Quando il fisco dimentica gli obblighi formativi dei professionisti
Se c’è una cosa su cui tutti concordano, quando si affronta il tema delle libere professioni, è che la principale preoccupazione in questo ambito deve essere quella di assicurare la tutela dei cittadini, nell’ottica della qualità della prestazione offerta dal libero professionista.
A sua volta, se c’è una cosa sulla quale non si può non concordare, è che questo obiettivo passi necessariamente attraverso la qualificazione professionale di chi offre consulenza, sia per quanto concerne il percorso di accesso alla professione, sia per quanto concerne poi la manutenzione e l’approfondimento costante delle conoscenze acquisite.
Il punto centrale, in altre parole, è la formazione del professionista lungo tutto l’arco temporale della sua presenza sul mercato.
Ne sono consapevoli le categorie professionali più avvedute, ma ne è consapevole anche il legislatore.
Non a caso, elemento imprescindibile di un ordinamento professionale moderno è divenuta la previsione di un vero e proprio obbligo (per legge) di formazione professionale continua da parte degli iscritti al relativo Albo.
In questo, i dottori commercialisti e gli esperti contabili italiani sono stati senza dubbio antesignani.

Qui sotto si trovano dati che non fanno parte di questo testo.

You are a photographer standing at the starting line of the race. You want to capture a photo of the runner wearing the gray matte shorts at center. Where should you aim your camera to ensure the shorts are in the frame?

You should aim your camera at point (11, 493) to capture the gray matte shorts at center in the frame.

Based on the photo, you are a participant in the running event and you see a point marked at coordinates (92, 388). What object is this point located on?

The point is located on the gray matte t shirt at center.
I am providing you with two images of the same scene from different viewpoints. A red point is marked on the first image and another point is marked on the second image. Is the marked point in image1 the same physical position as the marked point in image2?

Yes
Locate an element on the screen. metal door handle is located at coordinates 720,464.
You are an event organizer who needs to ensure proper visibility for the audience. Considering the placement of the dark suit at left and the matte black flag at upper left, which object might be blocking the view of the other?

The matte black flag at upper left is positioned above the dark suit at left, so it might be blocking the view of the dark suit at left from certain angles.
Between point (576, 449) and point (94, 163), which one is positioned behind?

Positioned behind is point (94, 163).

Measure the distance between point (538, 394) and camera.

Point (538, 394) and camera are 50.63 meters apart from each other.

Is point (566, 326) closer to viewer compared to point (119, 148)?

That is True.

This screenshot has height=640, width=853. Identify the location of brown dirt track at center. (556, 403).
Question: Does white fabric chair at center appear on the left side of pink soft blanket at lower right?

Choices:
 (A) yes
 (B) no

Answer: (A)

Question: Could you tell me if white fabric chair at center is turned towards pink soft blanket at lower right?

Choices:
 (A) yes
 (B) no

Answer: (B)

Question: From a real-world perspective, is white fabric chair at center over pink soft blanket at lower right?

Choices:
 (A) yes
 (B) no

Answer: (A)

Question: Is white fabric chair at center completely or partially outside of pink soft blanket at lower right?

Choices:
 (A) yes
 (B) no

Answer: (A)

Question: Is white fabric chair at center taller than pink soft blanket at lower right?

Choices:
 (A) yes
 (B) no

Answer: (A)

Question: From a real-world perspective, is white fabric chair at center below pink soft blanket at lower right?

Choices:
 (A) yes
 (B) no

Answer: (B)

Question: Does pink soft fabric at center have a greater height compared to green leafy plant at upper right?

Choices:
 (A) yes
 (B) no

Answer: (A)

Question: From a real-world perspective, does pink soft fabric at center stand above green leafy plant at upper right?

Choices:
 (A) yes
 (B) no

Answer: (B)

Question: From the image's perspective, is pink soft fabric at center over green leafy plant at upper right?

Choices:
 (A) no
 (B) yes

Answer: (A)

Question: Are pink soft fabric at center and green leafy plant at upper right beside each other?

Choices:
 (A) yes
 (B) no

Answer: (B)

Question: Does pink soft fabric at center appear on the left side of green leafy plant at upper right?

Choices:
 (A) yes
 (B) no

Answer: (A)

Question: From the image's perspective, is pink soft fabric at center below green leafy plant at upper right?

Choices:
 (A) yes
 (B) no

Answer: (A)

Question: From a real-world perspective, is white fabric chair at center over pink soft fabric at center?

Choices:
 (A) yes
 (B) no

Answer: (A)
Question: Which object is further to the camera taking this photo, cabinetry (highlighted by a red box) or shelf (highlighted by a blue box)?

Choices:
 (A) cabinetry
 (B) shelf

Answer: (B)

Peccato però che, ancora una volta, agli obblighi non si facciano seguire i più elementari diritti.
Ancora oggi, in Italia, le spese che i liberi professionisti sostengono per pagare la propria formazione continua risultano deducibili dal reddito imponibile soltanto nella misura del 50%, anche quando si tratta di professionisti che vi adempiono in esecuzione di uno specifico obbligo di legge posto a loro carico.
Come se metà di quella spesa non fosse sostenuta per qualcosa di strettamente inerente alla propria attività professionale (e per di più, per taluni, obbligatoria per legge), ma per sfizio personale.
Inutile dire che nel resto di Europa nessuna legislazione fiscale si sogna di fare altrettanto.
Basta scorrere l’analisi comparata tra le legislazioni dei diversi Paesi, appositamente predisposta da Eutekne.info (rubrica INFODOSSIER), per vedere come in tutti i Paesi considerati le spese di formazione sostenute dai liberi professionisti per l’esercizio della propria attività sono ammesse in deduzione al 100%.
Ancora una volta, dunque, l’Italia dimostra la sua grande capacità nell’introdurre obblighi, ma la sua parallela attitudine a essere il classico fanalino di coda dell’Europa ogni qual volta si tratta di riconoscere dei correlati diritti.
Qui, infatti, non si tratta soltanto di essere così poco avveduti da arrivare, nei fatti, addirittura a disincentivare la formazione e l’aggiornamento dei liberi professionisti, con tanti saluti ai bei discorsi sulla tutela dei clienti e della qualità delle prestazioni, nonché sul sostegno alla loro capacità di competere a livello internazionale.
Oltre a quanto precede, il mancato riconoscimento della piena deducibilità integra gli estremi del vero e proprio sopruso fiscale per quei liberi professionisti, come ad esempio i dottori commercialisti e gli esperti contabili, per i quali la formazione e l’aggiornamento professionale non sono un fatto privato di scrupolo e amor proprio, bensì un preciso e ineludibile obbligo sancito da una legge dello Stato.
Insomma, le limitazioni di deducibilità previste dal comma 5 dell’art. 54 del Testo Unico delle Imposte sui Redditi sono ormai anacronistiche e devono essere modificate.
Non si tratta di agevolare i professionisti italiani, ma solo di rimetterli su un piano di parità con i loro colleghi europei, su un tema centrale come quello della formazione.
A maggior ragione, dove l’onere assume i contorni dell’obbligo di legge.
Doverlo continuare a chiedere è imbarazzante ma, questa volta, non certo per chi lo chiede.